◆ RECORDS FOR THE EXERCISE ◆
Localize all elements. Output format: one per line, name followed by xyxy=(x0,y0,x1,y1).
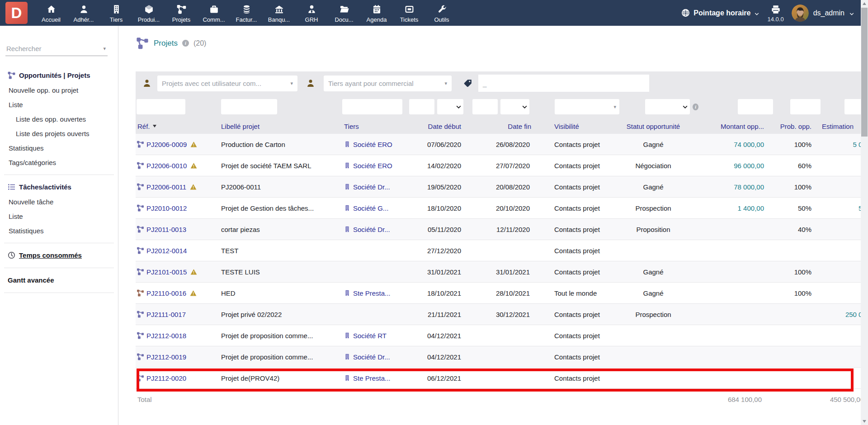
tag-filter-input[interactable]: _ xyxy=(478,75,649,92)
top-menu-item-grh[interactable]: GRH xyxy=(295,0,328,26)
column-header-visibilite[interactable]: Visibilité xyxy=(533,118,610,134)
project-ref-link[interactable]: PJ2006-0009 xyxy=(146,141,187,148)
project-ref-link[interactable]: PJ2112-0018 xyxy=(146,332,186,340)
top-menu-item-outils[interactable]: Outils xyxy=(425,0,458,26)
project-ref-link[interactable]: PJ2110-0016 xyxy=(146,289,186,297)
top-menu-item-accueil[interactable]: Accueil xyxy=(35,0,67,26)
sidebar-item-nouvelle-tache[interactable]: Nouvelle tâche xyxy=(0,195,118,209)
filter-amount-input[interactable] xyxy=(738,99,773,114)
top-menu-item-produi[interactable]: Produi... xyxy=(132,0,165,26)
scroll-up-button[interactable] xyxy=(861,0,868,7)
project-diagram-icon xyxy=(137,141,144,148)
top-menu-item-banqu[interactable]: Banqu... xyxy=(263,0,295,26)
timesheet-menu-entry[interactable]: Pointage horaire xyxy=(681,9,760,17)
user-project-filter-select[interactable]: Projets avec cet utilisateur com... ▾ xyxy=(157,76,297,91)
building-icon xyxy=(344,141,350,148)
opportunity-probability xyxy=(766,240,814,261)
vertical-scrollbar xyxy=(861,0,868,425)
thirdparty-link[interactable]: Société RT xyxy=(353,332,387,340)
project-label: Production de Carton xyxy=(219,134,342,155)
column-header-prob-opp[interactable]: Prob. opp. xyxy=(766,118,814,134)
sidebar-item-statistiques[interactable]: Statistiques xyxy=(0,224,118,238)
date-start: 19/05/2020 xyxy=(409,176,463,197)
sidebar-item-nouvelle-opp-ou-projet[interactable]: Nouvelle opp. ou projet xyxy=(0,83,118,98)
sidebar-item-statistiques[interactable]: Statistiques xyxy=(0,141,118,156)
thirdparty-link[interactable]: Société Dr... xyxy=(353,226,390,233)
thirdparty-link[interactable]: Société ERO xyxy=(353,162,392,170)
project-ref-link[interactable]: PJ2101-0015 xyxy=(146,268,187,276)
filter-visibility-select[interactable]: ▾ xyxy=(555,99,619,114)
user-menu[interactable]: ds_admin xyxy=(792,5,854,22)
top-menu-item-factur[interactable]: Factur... xyxy=(230,0,263,26)
date-end: 20/08/2020 xyxy=(463,176,533,197)
sidebar-section-taches-activites[interactable]: Tâches/activités xyxy=(0,179,118,195)
project-ref-link[interactable]: PJ2112-0020 xyxy=(146,374,186,382)
column-header-tiers[interactable]: Tiers xyxy=(342,118,409,134)
filter-date-end-input[interactable] xyxy=(472,99,498,114)
filter-opp-status-select[interactable] xyxy=(645,99,690,114)
top-menu-item-docu[interactable]: Docu... xyxy=(328,0,360,26)
column-header-label: Réf. xyxy=(137,123,150,130)
filter-date-start-select[interactable] xyxy=(437,99,463,114)
project-label: Projet de proposition comme... xyxy=(219,346,342,367)
opportunity-probability: 100% xyxy=(766,261,814,282)
thirdparty-link[interactable]: Société Dr... xyxy=(353,183,390,191)
opportunity-amount xyxy=(696,368,766,388)
sidebar-item-liste-des-opp-ouvertes[interactable]: Liste des opp. ouvertes xyxy=(0,112,118,127)
top-menu-item-comm[interactable]: Comm... xyxy=(198,0,230,26)
scroll-down-button[interactable] xyxy=(861,418,868,425)
opportunity-status: Prospection xyxy=(610,198,696,218)
commercial-filter-select[interactable]: Tiers ayant pour commercial ▾ xyxy=(324,76,452,91)
thirdparty-link[interactable]: Ste Presta... xyxy=(353,289,391,297)
table-row-pj2112-0018: PJ2112-0018Projet de proposition comme..… xyxy=(136,325,868,346)
opportunity-probability: 50% xyxy=(766,198,814,218)
thirdparty-link[interactable]: Ste Presta... xyxy=(353,374,391,382)
column-header-date-debut[interactable]: Date début xyxy=(409,118,463,134)
column-header-estimation[interactable]: Estimation xyxy=(814,118,868,134)
usertie-icon xyxy=(307,5,316,14)
date-end xyxy=(463,240,533,261)
sidebar-section-gantt-avancee[interactable]: Gantt avancée xyxy=(0,273,118,288)
sidebar-section-opportunites-projets[interactable]: Opportunités | Projets xyxy=(0,68,118,83)
filter-prob-input[interactable] xyxy=(790,99,821,114)
top-menu-item-adher[interactable]: Adhér... xyxy=(67,0,100,26)
sidebar-item-liste-des-projets-ouverts[interactable]: Liste des projets ouverts xyxy=(0,127,118,141)
print-icon[interactable] xyxy=(770,5,781,14)
filter-date-end-select[interactable] xyxy=(500,99,529,114)
scrollbar-thumb[interactable] xyxy=(861,8,868,137)
thirdparty-link[interactable]: Société G... xyxy=(353,204,388,212)
top-menu-item-agenda[interactable]: Agenda xyxy=(360,0,393,26)
sidebar-section-temps-consommes[interactable]: Temps consommés xyxy=(0,248,118,263)
sidebar-item-liste[interactable]: Liste xyxy=(0,209,118,224)
sidebar-search[interactable]: Rechercher ▾ xyxy=(5,45,108,56)
top-menu-item-tickets[interactable]: Tickets xyxy=(393,0,425,26)
column-header-libelle-projet[interactable]: Libellé projet xyxy=(219,118,342,134)
project-label: Projet de société TAEM SARL xyxy=(219,155,342,176)
project-ref-link[interactable]: PJ2012-0014 xyxy=(146,247,187,255)
project-ref-link[interactable]: PJ2006-0011 xyxy=(146,183,186,191)
filter-date-start-input[interactable] xyxy=(409,99,434,114)
filter-label-input[interactable] xyxy=(221,99,277,114)
column-header-montant-opp[interactable]: Montant opp... xyxy=(696,118,766,134)
column-header-statut-opportunite[interactable]: Statut opportunité xyxy=(610,118,696,134)
building-icon xyxy=(344,289,350,297)
thirdparty-link[interactable]: Société Dr... xyxy=(353,353,390,361)
filter-ref-input[interactable] xyxy=(137,99,185,114)
project-ref-link[interactable]: PJ2112-0019 xyxy=(146,353,186,361)
project-ref-link[interactable]: PJ2011-0013 xyxy=(146,226,186,233)
top-menu-item-tiers[interactable]: Tiers xyxy=(100,0,132,26)
project-ref-link[interactable]: PJ2111-0017 xyxy=(146,311,186,318)
project-ref-link[interactable]: PJ2010-0012 xyxy=(146,204,187,212)
filter-tiers-input[interactable] xyxy=(342,99,402,114)
column-header-date-fin[interactable]: Date fin xyxy=(463,118,533,134)
sidebar-item-tags-categories[interactable]: Tags/catégories xyxy=(0,156,118,170)
project-label: Projet de proposition comme... xyxy=(219,325,342,346)
sidebar-section-label: Temps consommés xyxy=(19,251,82,259)
sidebar-item-liste[interactable]: Liste xyxy=(0,98,118,112)
dolibarr-logo[interactable]: D xyxy=(5,2,28,24)
column-header-ref[interactable]: Réf. xyxy=(136,118,219,134)
top-menu-item-projets[interactable]: Projets xyxy=(165,0,198,26)
table-row-pj2112-0020: PJ2112-0020Projet de(PROV42)Ste Presta..… xyxy=(136,368,868,389)
project-ref-link[interactable]: PJ2006-0010 xyxy=(146,162,187,170)
thirdparty-link[interactable]: Société ERO xyxy=(353,141,392,148)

◆ GOAL OF THE EXERCISE ◆
Using the listing above, gather each line that holds the string "consommés" and copy it.

◆ RESULT FOR THIS TASK ◆
sidebar-section-temps-consommes[interactable]: Temps consommés xyxy=(0,248,118,263)
sidebar-section-label: Temps consommés xyxy=(19,251,82,259)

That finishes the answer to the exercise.